While each may sound unrelated to the other, they are symbiotic in nature. Together they will underwrite many of the new services and capabilities necessary to create new industry roles and responsibilities, develop trust among industry participants, and tap into entirely new space markets; or, more simply said, they can help usher in a new space-industry architecture.
Maturing these important space activities so they can reshape the space industry’s architecture requires charting a clear path from where the activities are today to where the industry will need them to be. A clear path forward should account for technology, policy, and business barriers that can affect the commercial viability of these activities, and what choices industry and government can make today to remove or reduce those barriers (figure 1).
There appears to be considerable excitement about the future of the space sector. Whether it’s reaching a trillion-dollar market value, improving climate science, or simply making space more accessible and inclusive, the anticipated scientific, economic, and military benefits of space innovation appear promising. But moving the industry from where it is today, valued at approximately $469 billion, and driven largely by familiar satellite services,2 to one capable of reaching the lofty goals mentioned above requires developing entirely new space markets that can provide new ways of exploring and exploiting space sustainably.
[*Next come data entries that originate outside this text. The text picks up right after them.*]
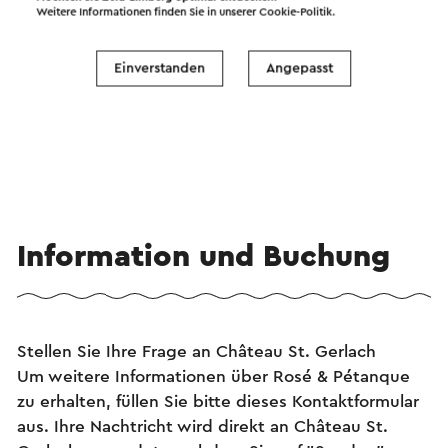
Weitere Informationen finden Sie in unserer
Cookie-Politik
.
Ansehen
Einverstanden
Angepasst
Information und Buchung
Stellen Sie Ihre Frage an Château St. Gerlach
Um weitere Informationen über Rosé & Pétanque
zu erhalten, füllen Sie bitte dieses Kontaktformular
aus. Ihre Nachtricht wird direkt an Château St.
Advancing these new markets requires overcoming business barriers that tend to frustrate space-industry growth. Among them is the familiar chicken-or-egg market paradox, where supply and demand of new space services are simultaneously at odds yet dependent on each other.
Developing the automobile market required building gas stations, but to justify building gas stations there had to be enough demand from cars already on the road. Scaling new markets often also requires industry standards, such as the type of fuel gas stations should carry, but establishing a practice as an industry standard often requires sufficient adoption from consumers. In both instances, it’s a chicken-or-egg supply versus demand market dilemma where the development of one market was dependent on another. Indeed, developing new markets often requires addressing this supply versus demand paradox.3 The space sector is experiencing it now.
Innovations in familiar space activities, such as launch and satellite design, are lowering important space sector barriers—for example, some research and development costs. With certain barriers lower, it’s often possible to explore developing new markets based on new activities, such as in-space servicing, inspection, manufacturing, and tourism. But scaling any one of these new activities to establish a commercially viable market likely requires navigating supply versus demand trade-offs, just like the automobile and gas station market example.
For instance, because satellite servicing is not yet routine, there is often little incentive for companies to invest in common satellite interfaces and modular designs that would allow their satellites to be serviced more easily. Yet, until satellites are designed with such features, companies looking to develop the satellite-servicing sector will likely have a harder time finding clients and making satellite servicing routine.
These supply versus demand dilemmas are common in many emerging space markets, including ISAM, STM, novel satellite communications, and in-space resource utilization. Indeed, the existing industry architecture isn’t suited to accommodate many of the new markets spurred by recent innovation.
Even when the need and potential value of new space activities are clear, without a suitable industry architecture the markets may not be. An industry architecture provides roles and frameworks to guide industry participants along a mutually beneficial path (for more on this, see sidebar, “What is an industry architecture?”).4 Without those things, businesses can struggle to understand how to plug in or how to reduce risk when entering a new market.
An industry architecture describes the participants, roles, and rules that influence interactions and interdependencies within an industry.5
Industry participants (e.g., companies, government)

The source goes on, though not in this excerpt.